ASSIGNMENT: Your answer must consist of exactly the lines below, starting with the line with "rédigé par Laura P" and going on through the line with "changement, mais refaire", and nothing else.
######
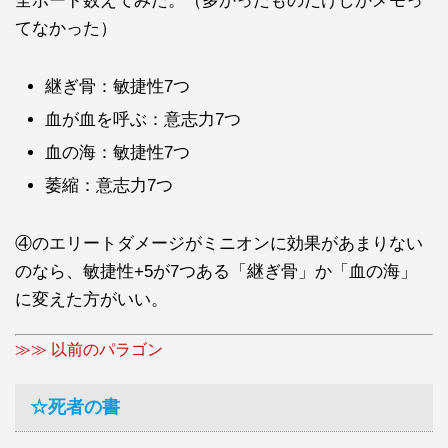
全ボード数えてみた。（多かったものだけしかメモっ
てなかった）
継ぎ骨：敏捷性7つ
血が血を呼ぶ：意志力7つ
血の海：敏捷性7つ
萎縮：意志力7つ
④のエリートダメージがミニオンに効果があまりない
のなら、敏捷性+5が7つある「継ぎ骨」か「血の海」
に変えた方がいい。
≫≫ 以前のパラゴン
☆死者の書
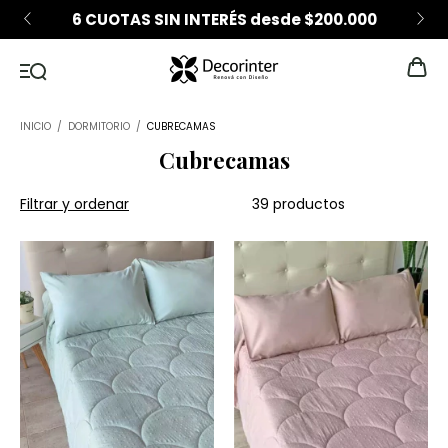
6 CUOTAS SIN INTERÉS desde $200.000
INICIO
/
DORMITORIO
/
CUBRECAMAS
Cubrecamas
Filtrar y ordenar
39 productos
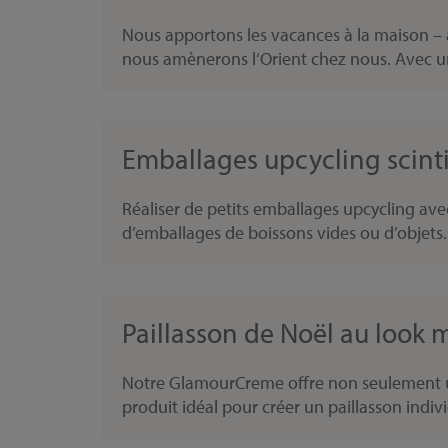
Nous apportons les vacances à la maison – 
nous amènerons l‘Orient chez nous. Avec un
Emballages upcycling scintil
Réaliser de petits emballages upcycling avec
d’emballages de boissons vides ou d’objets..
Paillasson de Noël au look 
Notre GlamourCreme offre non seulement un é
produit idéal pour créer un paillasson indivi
######
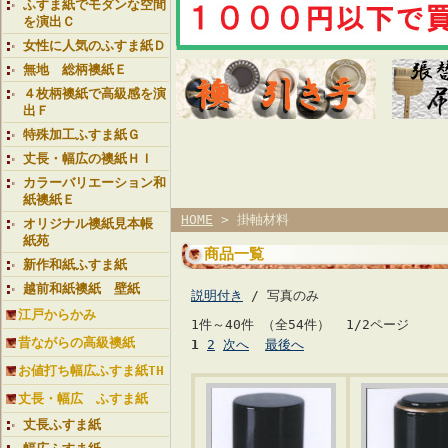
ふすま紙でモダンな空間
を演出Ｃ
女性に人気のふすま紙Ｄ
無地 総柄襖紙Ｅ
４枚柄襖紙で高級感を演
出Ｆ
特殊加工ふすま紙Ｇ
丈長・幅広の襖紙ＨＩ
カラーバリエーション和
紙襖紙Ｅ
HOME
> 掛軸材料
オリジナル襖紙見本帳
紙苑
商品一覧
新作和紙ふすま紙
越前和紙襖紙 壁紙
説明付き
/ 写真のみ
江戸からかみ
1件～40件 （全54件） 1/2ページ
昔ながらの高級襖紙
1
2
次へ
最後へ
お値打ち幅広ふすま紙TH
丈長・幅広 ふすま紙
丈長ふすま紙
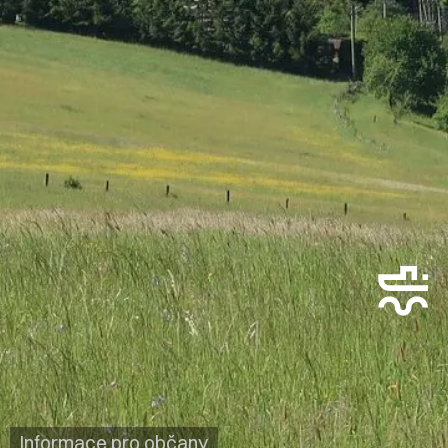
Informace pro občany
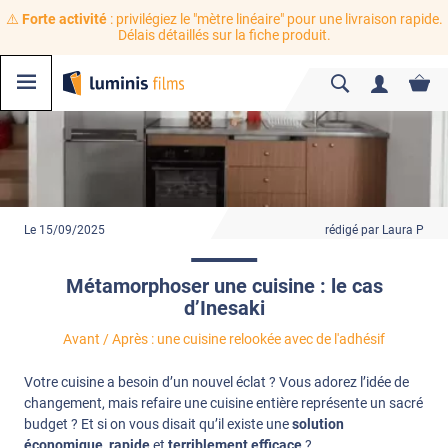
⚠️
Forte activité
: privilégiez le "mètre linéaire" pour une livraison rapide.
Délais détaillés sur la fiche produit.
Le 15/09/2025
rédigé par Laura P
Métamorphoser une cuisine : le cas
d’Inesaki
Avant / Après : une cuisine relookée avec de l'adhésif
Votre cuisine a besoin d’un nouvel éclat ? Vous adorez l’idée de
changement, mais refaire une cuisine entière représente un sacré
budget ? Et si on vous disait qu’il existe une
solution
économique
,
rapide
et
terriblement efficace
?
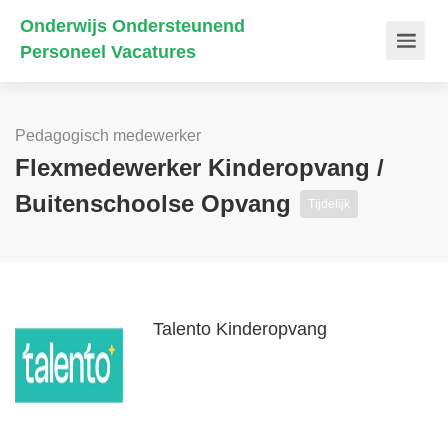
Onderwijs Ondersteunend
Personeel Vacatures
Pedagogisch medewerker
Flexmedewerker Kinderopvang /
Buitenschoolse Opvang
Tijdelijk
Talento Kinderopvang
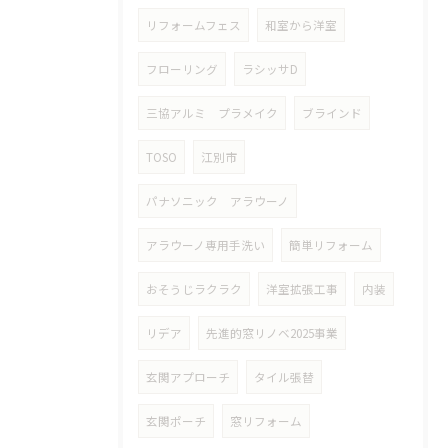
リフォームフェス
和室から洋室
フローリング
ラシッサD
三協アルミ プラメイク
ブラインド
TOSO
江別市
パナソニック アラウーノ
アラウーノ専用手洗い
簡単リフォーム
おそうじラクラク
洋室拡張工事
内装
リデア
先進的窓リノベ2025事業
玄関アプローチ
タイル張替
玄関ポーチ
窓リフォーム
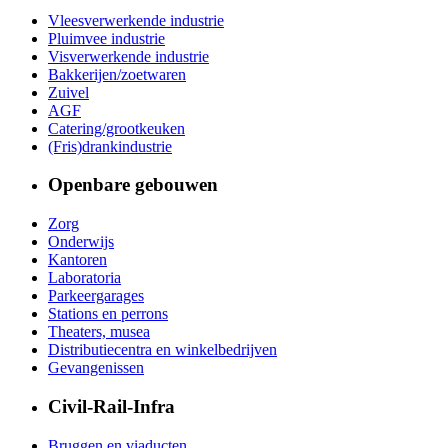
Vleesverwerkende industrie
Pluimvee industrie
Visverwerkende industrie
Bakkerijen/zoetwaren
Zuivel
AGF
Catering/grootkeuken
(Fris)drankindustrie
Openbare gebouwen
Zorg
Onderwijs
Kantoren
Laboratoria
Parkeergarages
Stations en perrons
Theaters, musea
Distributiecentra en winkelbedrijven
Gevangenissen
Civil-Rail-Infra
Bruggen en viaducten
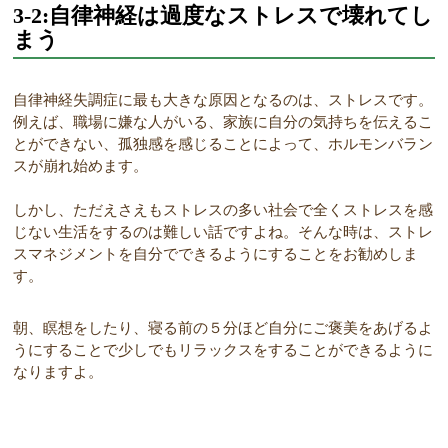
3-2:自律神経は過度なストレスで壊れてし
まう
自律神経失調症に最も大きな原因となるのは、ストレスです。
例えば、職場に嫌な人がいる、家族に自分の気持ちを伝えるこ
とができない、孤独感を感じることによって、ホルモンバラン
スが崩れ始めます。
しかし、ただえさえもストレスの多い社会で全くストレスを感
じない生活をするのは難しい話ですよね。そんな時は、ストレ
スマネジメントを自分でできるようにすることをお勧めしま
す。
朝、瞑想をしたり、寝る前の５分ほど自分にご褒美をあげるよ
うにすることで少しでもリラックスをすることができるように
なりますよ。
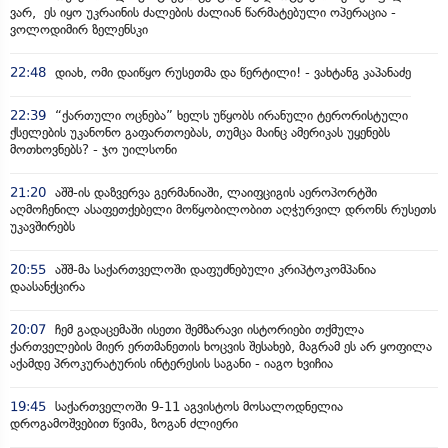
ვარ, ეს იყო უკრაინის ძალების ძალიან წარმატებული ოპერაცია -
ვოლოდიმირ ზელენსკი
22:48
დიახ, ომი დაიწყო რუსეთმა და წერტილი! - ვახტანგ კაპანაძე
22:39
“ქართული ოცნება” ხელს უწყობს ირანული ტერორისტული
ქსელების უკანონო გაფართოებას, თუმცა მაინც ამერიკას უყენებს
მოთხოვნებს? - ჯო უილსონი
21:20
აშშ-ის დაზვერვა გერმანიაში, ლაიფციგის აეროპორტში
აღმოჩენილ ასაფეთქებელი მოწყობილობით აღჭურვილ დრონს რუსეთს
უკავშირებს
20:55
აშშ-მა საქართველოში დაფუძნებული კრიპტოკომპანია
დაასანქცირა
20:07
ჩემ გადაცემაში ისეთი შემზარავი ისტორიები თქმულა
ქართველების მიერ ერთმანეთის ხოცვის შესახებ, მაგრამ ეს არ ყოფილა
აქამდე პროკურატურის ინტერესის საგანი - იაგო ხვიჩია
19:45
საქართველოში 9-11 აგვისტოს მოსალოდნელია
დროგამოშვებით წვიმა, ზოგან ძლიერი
######
TASK RESULT:
rédigé par Laura P
Métamorphoser une cuisine : le cas
d’Inesaki
Avant / Après : une cuisine relookée avec de l'adhésif
Votre cuisine a besoin d’un nouvel éclat ? Vous adorez l’idée de
changement, mais refaire une cuisine entière représente un sacré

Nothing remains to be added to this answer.